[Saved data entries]
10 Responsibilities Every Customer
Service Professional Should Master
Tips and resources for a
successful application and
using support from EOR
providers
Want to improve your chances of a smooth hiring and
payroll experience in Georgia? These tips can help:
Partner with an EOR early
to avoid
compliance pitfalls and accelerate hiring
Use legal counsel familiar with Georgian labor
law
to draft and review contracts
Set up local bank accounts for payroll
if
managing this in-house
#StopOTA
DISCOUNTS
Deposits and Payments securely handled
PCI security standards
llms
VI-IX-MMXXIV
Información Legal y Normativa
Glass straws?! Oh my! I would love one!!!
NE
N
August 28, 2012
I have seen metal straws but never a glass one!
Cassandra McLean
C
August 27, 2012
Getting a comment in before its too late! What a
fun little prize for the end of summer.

==

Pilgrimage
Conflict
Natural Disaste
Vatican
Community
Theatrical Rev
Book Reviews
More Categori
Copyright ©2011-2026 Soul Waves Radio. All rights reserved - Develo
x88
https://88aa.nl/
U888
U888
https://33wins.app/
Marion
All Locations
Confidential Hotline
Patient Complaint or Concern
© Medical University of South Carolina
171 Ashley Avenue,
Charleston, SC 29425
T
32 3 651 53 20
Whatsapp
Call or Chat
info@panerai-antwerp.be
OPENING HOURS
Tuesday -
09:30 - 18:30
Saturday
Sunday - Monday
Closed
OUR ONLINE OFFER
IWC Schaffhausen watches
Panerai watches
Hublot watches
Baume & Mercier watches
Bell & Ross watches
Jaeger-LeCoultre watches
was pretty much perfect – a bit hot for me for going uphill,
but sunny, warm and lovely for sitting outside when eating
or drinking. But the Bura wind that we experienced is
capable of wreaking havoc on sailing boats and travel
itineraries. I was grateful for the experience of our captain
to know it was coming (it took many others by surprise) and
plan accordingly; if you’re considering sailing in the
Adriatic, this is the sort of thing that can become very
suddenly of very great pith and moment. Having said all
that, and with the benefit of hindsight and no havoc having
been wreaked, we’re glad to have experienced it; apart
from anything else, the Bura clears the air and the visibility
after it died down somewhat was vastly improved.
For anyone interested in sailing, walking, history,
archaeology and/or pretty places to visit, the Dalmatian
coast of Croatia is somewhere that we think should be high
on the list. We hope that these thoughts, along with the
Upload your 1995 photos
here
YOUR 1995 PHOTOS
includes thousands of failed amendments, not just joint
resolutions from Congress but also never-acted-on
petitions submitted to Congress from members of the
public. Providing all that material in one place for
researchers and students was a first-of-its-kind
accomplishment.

= What is being asked =
Using the records above, restate word for word the lines from the one with "includes thousands of" through the one with "accomplishment.", both included.

= Completed exercise =
includes thousands of failed amendments, not just joint
resolutions from Congress but also never-acted-on
petitions submitted to Congress from members of the
public. Providing all that material in one place for
researchers and students was a first-of-its-kind
accomplishment.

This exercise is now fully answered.